BGH-Urteil zu Sterbehilfe

Am Donnerstag veröffentlichte der Bundesgerichtshof einen Beschluss zur Sterbehilfe. Danach muss der Fall einer Komapatientin ohne Patientenverfügung neu geprüft werden. Ehemann und Tochter der Betroffenen fordern die Einstellung der künstlichen Ernährung für die Frau, die seit 2009 im Wachkoma liegt. Die Bundesrichter befanden, das Landgericht Chemnitz habe zu hohe Anforderungen an die Ermittlung des mutmaßlichen Patientenwillens gestellt. Laut BGH muss das Landgericht das Selbstbestimmungsrecht der Frau mit dem Schutz des Lebens abwägen.

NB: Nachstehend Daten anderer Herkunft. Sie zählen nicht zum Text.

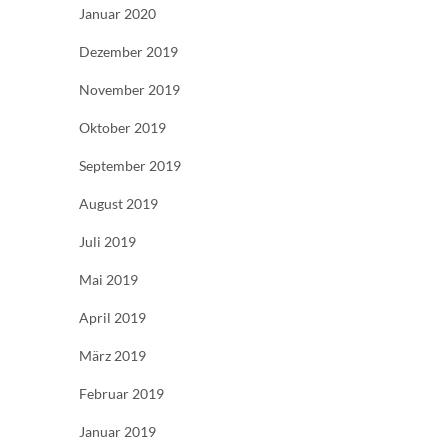
Januar 2020
Dezember 2019
November 2019
Oktober 2019
September 2019
August 2019
Juli 2019
Mai 2019
April 2019
März 2019
Februar 2019
Januar 2019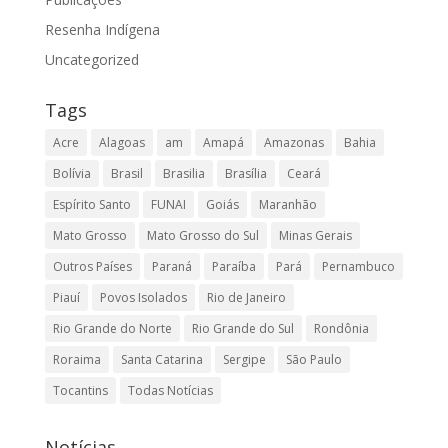
Resenha Indígena
Uncategorized
Tags
Acre
Alagoas
am
Amapá
Amazonas
Bahia
Bolívia
Brasil
Brasilia
Brasília
Ceará
Espírito Santo
FUNAI
Goiás
Maranhão
Mato Grosso
Mato Grosso do Sul
Minas Gerais
Outros Países
Paraná
Paraíba
Pará
Pernambuco
Piauí
Povos Isolados
Rio de Janeiro
Rio Grande do Norte
Rio Grande do Sul
Rondônia
Roraima
Santa Catarina
Sergipe
São Paulo
Tocantins
Todas Notícias
Notícias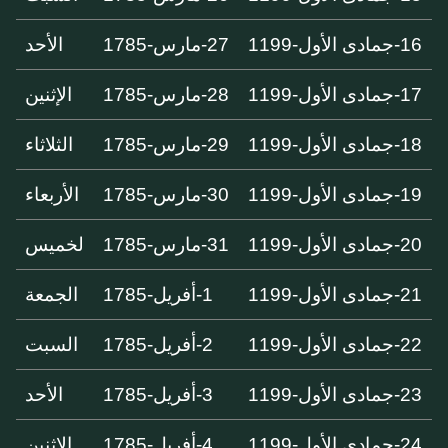
16-جمادى الأول-1199
27-مارس-1785
الأحد
17-جمادى الأول-1199
28-مارس-1785
الإثنين
18-جمادى الأول-1199
29-مارس-1785
الثلاثاء
19-جمادى الأول-1199
30-مارس-1785
الأربعاء
20-جمادى الأول-1199
31-مارس-1785
لخميس
21-جمادى الأول-1199
1-أفريل-1785
الجمعة
22-جمادى الأول-1199
2-أفريل-1785
السبت
23-جمادى الأول-1199
3-أفريل-1785
الأحد
24-جمادى الأول-1199
4-أفريل-1785
الإثنين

Vor allem Lischka machte deutlich, dass er persönlich kein Befürworter von Suizidbeihilfe ist. Er betonte allerdings, als Abgeordneter werde er nicht seine Hand heben, um anderen seine Meinung aufzuzwingen. Er schränkte ein, der Staat dürfe es den Menschen auch nicht zu leicht machen, weil sonst "Dämme brechen" würden. Genau dies befürchten Kritiker einer Freigabe der Suizidbeihilfe. Dagegen argumentierte Lischka, es müsse einen Freiraum für "mitfühlendes ärztliches Ermessen" geben.

Die CSU-Politikerin Dagmar Wöhrl sagte, die Gruppe wolle Rechtssicherheit für Ärzte schaffen; derzeit schränken vor allem Regelungen der Landesärztekammern die Möglichkeiten der Ärzte ein, ihren Patienten beim Suizid zu helfen.

Anders als etwa die Grünen-Politikerin Renate Künast sprachen sich die sechs Abgeordneten für ein Verbot der organisierten Sterbehilfe aus. Lauterbach sagte, ihr Vorschlag werde verhindern, dass Sterbende auf solche Vereine angewiesen seien. Er schätzt, dass deutlich unter 1000 Menschen pro Jahr eine solche Regelung in Anspruch nehmen würden.

Hintze unterstrich, die Gruppe sei offen für weitere Abgeordnete und habe informell bereits mit Grünen und Linken gesprochen. Am 13. November soll im Bundestag eine "Orientierungsdebatte" zum Thema stattfinden. Bis Ende 2015 könnte eine Entscheidung fallen.

Noch gibt es von keiner Seite einen fertigen Gesetzentwurf. CDU-Politiker wie Bundesgesundheitsminister Hermann Gröhe, Unionsfraktionschef Volker Kauder und Bundeskanzlerin Angela Merkel haben allerdings schon signalisiert, dass sie eine restriktive Regelung bevorzugen. Wie bei anderen ethischen Fragen soll der informelle Fraktionszwang für diese Abstimmung aufgehoben werden.